I nodded. “Trying to keep up with technology and stay ahead of the kids who are coming out of college smarter and more resilient than I. Eventually I won’t be able to keep up in a world that’s changing faster and faster and becoming smaller and smaller.” I looked down at my hands, flat on my thighs and wondered whether my arms were really getting shorter or had micro technology merely gone insane. Not that it mattered: I still needed reading glasses. I shook my head. “I know I won’t be able to keep up. I watched it happen to my dad, and I think it’s going to happen to me a lot sooner than it did to him. Not that he was any smarter than me, but life during his time moved at a much more leisurely pace. The snowball of my life is picking up momentum.”
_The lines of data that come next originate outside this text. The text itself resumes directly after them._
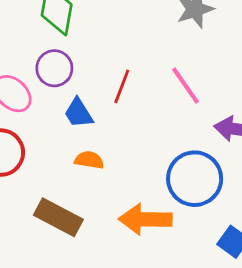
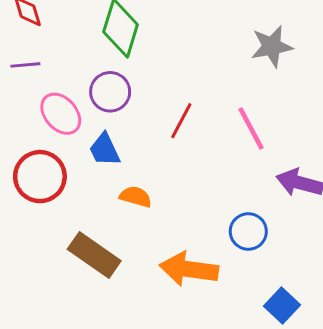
blue trapezoid: (78, 113) -> (105, 150), moved
blue circle: (195, 179) -> (248, 231), size x0.6

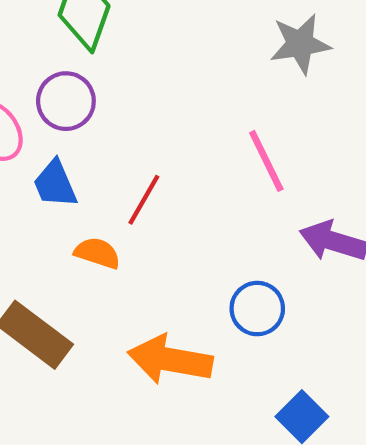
red line: (181, 121) -> (144, 200), moved

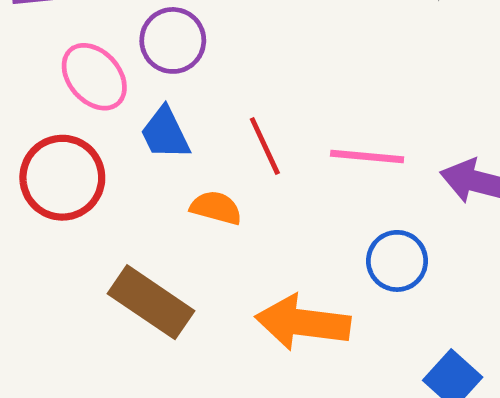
pink line: (266, 161) -> (367, 156), moved, turned -56
red line: (144, 200) -> (265, 146), turned -52

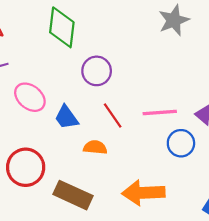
purple circle: (173, 40) -> (97, 71), moved
red circle: (62, 178) -> (26, 167), moved
blue circle: (397, 261) -> (181, 143), moved

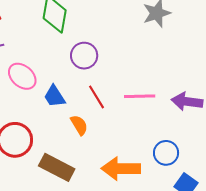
blue circle: (181, 143) -> (166, 153), moved
orange semicircle: (95, 147) -> (79, 125), turned 50

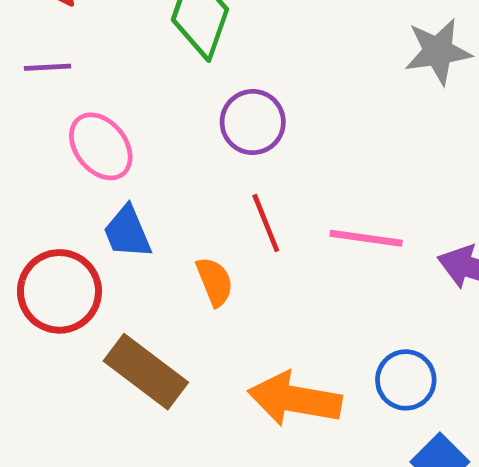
blue trapezoid: (54, 96) -> (127, 232), moved

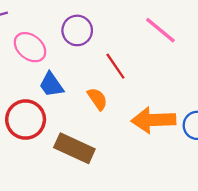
purple circle: (253, 122) -> (77, 30), moved
pink line: (366, 238) -> (160, 30), moved, turned 44
orange arrow: (295, 399) -> (153, 120), moved

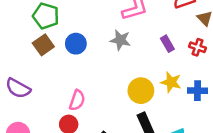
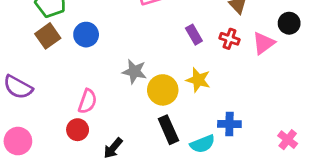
gray star: (120, 40) -> (134, 71), moved
blue cross: (197, 91) -> (229, 124), moved

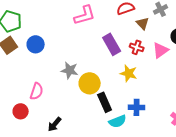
purple rectangle: (194, 35) -> (112, 44), size x1.5
yellow star: (198, 80) -> (129, 73), moved
red circle: (78, 130) -> (21, 111), moved
black rectangle: (168, 130) -> (105, 102), moved

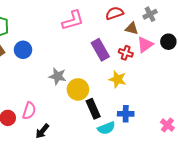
brown triangle: (143, 23) -> (132, 28), turned -32
pink triangle: (161, 50) -> (145, 45), moved
pink semicircle: (37, 91) -> (29, 111), moved

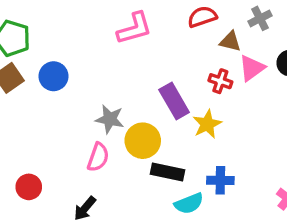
purple rectangle: (100, 50) -> (174, 101), moved
yellow star: (118, 79) -> (207, 124), turned 30
black rectangle: (93, 109) -> (168, 172), turned -54
pink semicircle: (29, 111) -> (98, 157), moved

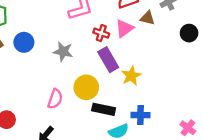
pink triangle: (252, 68) -> (124, 28), moved
red cross: (220, 81) -> (101, 33), moved
gray star: (110, 119) -> (63, 52), moved

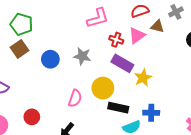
blue circle: (24, 42) -> (50, 59), moved
purple rectangle: (108, 60) -> (122, 63), turned -30

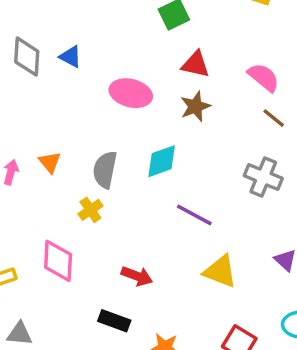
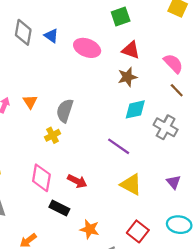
pink ellipse: (131, 93) -> (87, 48), moved
cyan diamond: (162, 161) -> (135, 109), moved
pink diamond: (58, 261) -> (41, 178), moved

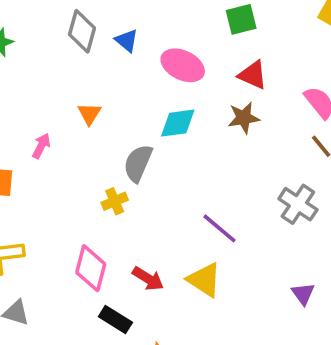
orange triangle: (30, 102) -> (89, 114), moved
cyan diamond: (135, 109) -> (178, 123), moved
yellow triangle: (131, 184) -> (204, 280), moved

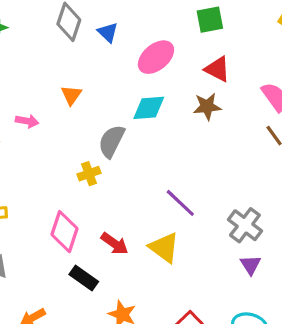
pink ellipse: (183, 65) -> (156, 57), turned -69
pink arrow: (41, 146) -> (27, 121), turned 70
gray cross: (298, 204) -> (245, 225), moved

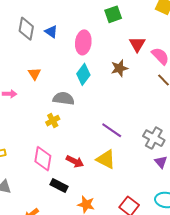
pink ellipse: (156, 57) -> (83, 42), turned -35
red triangle: (217, 69) -> (137, 44), moved, turned 42
cyan diamond: (149, 108) -> (83, 74), turned -40
gray semicircle: (112, 141) -> (64, 99), turned 80

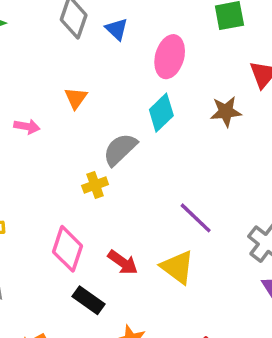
gray semicircle: (64, 99) -> (120, 149), turned -60

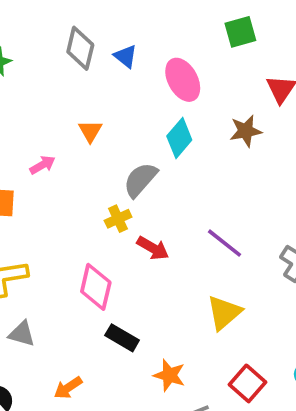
pink ellipse: (170, 57) -> (183, 80), turned -39
pink arrow: (27, 127) -> (42, 165), turned -35
red arrow: (123, 262) -> (153, 248), moved
yellow triangle: (178, 267) -> (224, 313), moved, turned 48

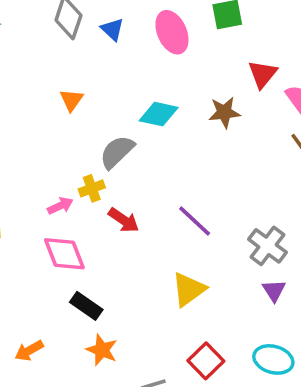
pink ellipse: (183, 80) -> (172, 32), moved
cyan diamond: (179, 138) -> (159, 114), turned 57
pink arrow: (42, 165) -> (60, 206), moved
pink diamond: (96, 287) -> (64, 254), turned -39
orange star: (169, 375) -> (102, 350), moved

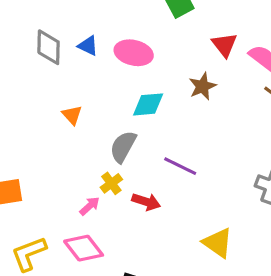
pink ellipse: (172, 32) -> (134, 53), moved, turned -36
purple line: (195, 221) -> (180, 166), moved
pink diamond: (64, 254) -> (84, 248), moved
yellow triangle: (189, 289) -> (218, 243), turned -32

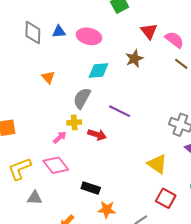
blue triangle: (88, 46) -> (59, 32), turned -32
yellow cross: (111, 183) -> (74, 122), turned 32
yellow triangle: (218, 243) -> (157, 164), moved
Dr. Whiteside glanced at her watch.

“Brain’s schemes inevitably fall short,” I said. “Sam never bags Bugs, and Wile never snares the Roadrunner.”

“Yet they never stop trying,” she offered, as if that were some sort of consolation.

“I envy them that.”

“We have to stop for today,” Dr. Whiteside said, and I was reminded yet again that life’s problems, mine at least, couldn’t be solved within a finite number of minutes. Yeah. Life would be so much easier if I were a cartoon character.